There are, however, rather more complicated decisions still to be made. Where should Harris play? And when? Should a born outside-half spend 80 minutes of Test rugby at inside centre, by way of finding his bearings? Or should he be handed the most mythically charged jersey in the game, the Wales No 10 shirt, and told to strut his stuff? Henry needs to tread carefully. He has a rare diamond in his hands here, and if he undermines Harris in the way he wrecked Arwel Thomas a year ago, the good folk of the Principality will string him up by his unmentionables.
A £1.5m recruit from rugby league – the Welsh Rugby Union and Cardiff RFC, bitter enemies as recently as 1999, co-funded the venture – Harris may well be the most potent red-shirted stand-off since Jonathan Davies. Interestingly, it was Davies himself who suggested the newcomer might usefully begin his Test career at 12 rather than 10. But he expressed that view before the 25-year-old import turned in his record-breaking performance for Cardiff against Glasgow in last Saturday's Heineken Cup match at the Arms Park: a 31-point, three-try virtuoso effort described by Barry John, no less, as "out of this world".
Henry, a conservative by instinct, had planned to run Llanelli's Stephen Jones at outside-half against Argentina on Saturday week and may still do so. But he is now under all manner of pressure to give Harris his head and play Jones at inside centre, where the coach believes the latter will develop into a world-class act. Henry was suitably cagey yesterday, but he tacitly acknowledged that rampant public opinion is setting the agenda.
"Everyone has to be sensible, but there is nothing I can do to quell all this hysteria surrounding Iestyn," he said. "I'm sure he can handle it, though. He has captained Wales and his club at the very highest levels of rugby league; he has been through the mill, and that is an advantage for him. It was always our intention to fast-track him, and he would have been involved in this squad no matter what. But the fact he has adapted so quickly to a new game is a huge plus for us."
Harris is bracketed with Jones and the 19-year-old Swansea stand-off Gavin Henson, whose own career as the "new Barry" or the "new Jonathan" now looks to have stalled without ever shifting out of first gear. Three influential players – the Bridgend threequarter Gareth Thomas, the Newport lock Ian Gough and the Llanelli No 8 Scott Quinnell – return after missing the farcical collapse against Ireland earlier this month, and there is serious competition for places at wing, where Anthony Sullivan follows his fellow code-breaker Harris into the squad, and at loose forward, where Henry must decide how much longer he can afford to wait for Colin Charvis to emerge from his post-Lions depression.

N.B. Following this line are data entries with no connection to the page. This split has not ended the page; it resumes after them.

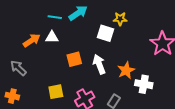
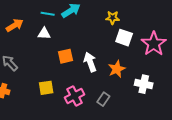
white square: (105, 33) -> (124, 38), moved
orange arrow: (32, 40) -> (15, 25), moved
white cross: (144, 84) -> (144, 84), moved

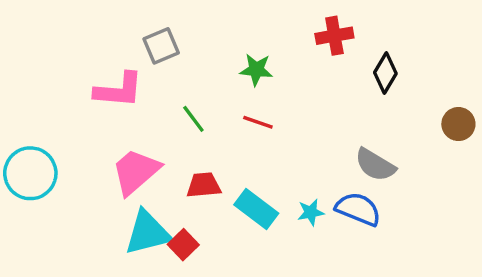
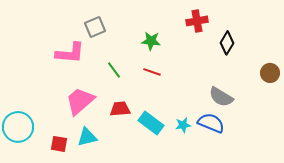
cyan circle: (30, 173) -> (18, 127), moved
cyan triangle: (148, 233) -> (87, 137), size x0.7
red square: (183, 245) -> (59, 144), moved, turned -36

If anyone's depression is justified, it is Conor O'Shea's. The London Irish captain has announced his retirement at the age of 31 after failing to recover from a serious ankle injury suffered during a Premiership match at Gloucester 11 months ago. "It is disappointing to finish my career like this, but I have had a highly enjoyable 10 seasons playing at the highest level," said the full-back, who won 35 caps for Ireland between 1993 and February of last year.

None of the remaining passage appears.